§ SOURCE MATERIAL
+===+

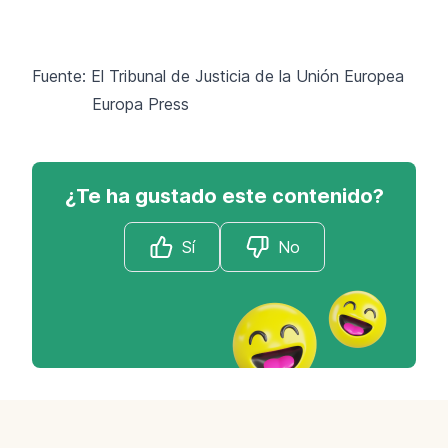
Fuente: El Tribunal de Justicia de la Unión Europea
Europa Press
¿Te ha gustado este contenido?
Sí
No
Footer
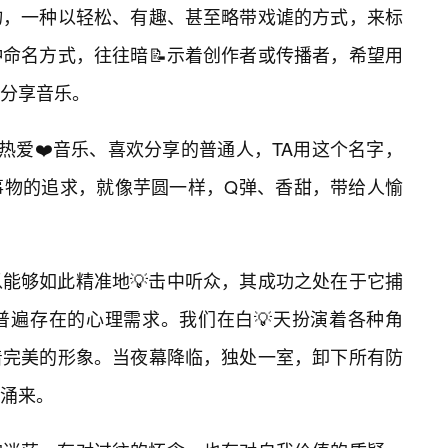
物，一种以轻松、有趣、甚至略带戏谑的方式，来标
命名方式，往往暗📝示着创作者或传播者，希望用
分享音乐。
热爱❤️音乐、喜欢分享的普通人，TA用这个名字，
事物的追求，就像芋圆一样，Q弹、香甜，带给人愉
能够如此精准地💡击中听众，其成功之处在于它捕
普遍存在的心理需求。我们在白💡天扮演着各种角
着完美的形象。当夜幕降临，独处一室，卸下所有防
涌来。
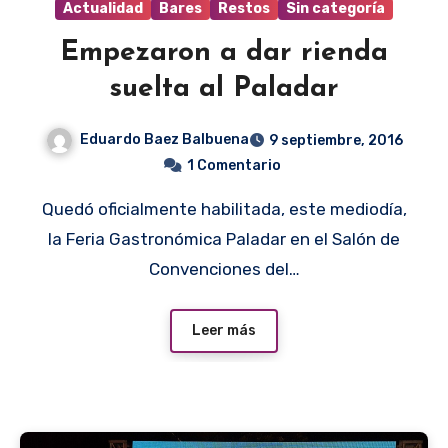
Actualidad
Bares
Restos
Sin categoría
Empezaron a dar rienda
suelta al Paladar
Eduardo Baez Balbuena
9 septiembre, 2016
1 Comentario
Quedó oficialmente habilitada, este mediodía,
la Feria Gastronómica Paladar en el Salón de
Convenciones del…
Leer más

+===+

Look over the material above and show each line where "Paladar" appears.

suelta al Paladar
la Feria Gastronómica Paladar en el Salón de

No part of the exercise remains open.